## Task to carry out
Output exactly the lines below, starting with the line that has "можно, но конструкция" and going on through the line that has "во время засухи. Курением", both included, and no other lines.

Data items:

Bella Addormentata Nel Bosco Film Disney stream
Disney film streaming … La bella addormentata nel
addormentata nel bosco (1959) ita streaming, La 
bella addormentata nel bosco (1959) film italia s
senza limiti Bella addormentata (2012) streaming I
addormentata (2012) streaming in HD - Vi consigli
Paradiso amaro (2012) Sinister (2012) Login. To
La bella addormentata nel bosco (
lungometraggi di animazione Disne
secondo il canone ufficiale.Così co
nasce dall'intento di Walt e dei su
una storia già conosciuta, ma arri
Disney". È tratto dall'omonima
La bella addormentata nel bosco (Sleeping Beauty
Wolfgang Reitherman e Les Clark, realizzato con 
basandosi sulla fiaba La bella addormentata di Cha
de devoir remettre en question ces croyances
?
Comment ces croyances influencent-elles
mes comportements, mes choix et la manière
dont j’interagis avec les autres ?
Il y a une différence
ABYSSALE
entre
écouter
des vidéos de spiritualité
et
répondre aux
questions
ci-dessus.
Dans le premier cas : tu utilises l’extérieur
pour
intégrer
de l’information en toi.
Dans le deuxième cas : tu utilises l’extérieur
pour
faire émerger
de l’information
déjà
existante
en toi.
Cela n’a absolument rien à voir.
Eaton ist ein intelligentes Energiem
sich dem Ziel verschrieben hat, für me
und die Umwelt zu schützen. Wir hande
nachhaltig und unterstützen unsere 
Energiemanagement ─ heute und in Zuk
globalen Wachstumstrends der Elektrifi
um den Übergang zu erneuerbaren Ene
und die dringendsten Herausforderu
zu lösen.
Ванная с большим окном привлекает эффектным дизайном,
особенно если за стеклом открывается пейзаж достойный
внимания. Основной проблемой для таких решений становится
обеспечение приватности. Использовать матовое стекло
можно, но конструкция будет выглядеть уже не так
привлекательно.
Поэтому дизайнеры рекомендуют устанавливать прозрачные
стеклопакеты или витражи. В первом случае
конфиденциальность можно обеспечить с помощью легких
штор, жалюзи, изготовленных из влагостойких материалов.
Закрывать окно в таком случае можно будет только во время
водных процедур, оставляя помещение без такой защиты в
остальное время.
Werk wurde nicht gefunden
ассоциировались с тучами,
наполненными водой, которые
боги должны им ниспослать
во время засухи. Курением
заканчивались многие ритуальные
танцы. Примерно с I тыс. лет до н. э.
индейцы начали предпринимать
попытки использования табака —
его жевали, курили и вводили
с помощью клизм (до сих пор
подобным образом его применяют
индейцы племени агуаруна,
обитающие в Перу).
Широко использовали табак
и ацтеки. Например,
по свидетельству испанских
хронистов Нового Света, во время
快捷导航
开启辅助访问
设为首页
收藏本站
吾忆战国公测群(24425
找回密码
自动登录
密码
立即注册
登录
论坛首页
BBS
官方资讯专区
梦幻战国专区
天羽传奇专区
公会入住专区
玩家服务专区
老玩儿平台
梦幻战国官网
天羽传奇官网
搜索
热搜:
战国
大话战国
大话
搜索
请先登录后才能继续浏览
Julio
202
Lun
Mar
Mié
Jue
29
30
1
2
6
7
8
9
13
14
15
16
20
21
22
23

## Output for this task
можно, но конструкция будет выглядеть уже не так
привлекательно.
Поэтому дизайнеры рекомендуют устанавливать прозрачные
стеклопакеты или витражи. В первом случае
конфиденциальность можно обеспечить с помощью легких
штор, жалюзи, изготовленных из влагостойких материалов.
Закрывать окно в таком случае можно будет только во время
водных процедур, оставляя помещение без такой защиты в
остальное время.
Werk wurde nicht gefunden
ассоциировались с тучами,
наполненными водой, которые
боги должны им ниспослать
во время засухи. Курением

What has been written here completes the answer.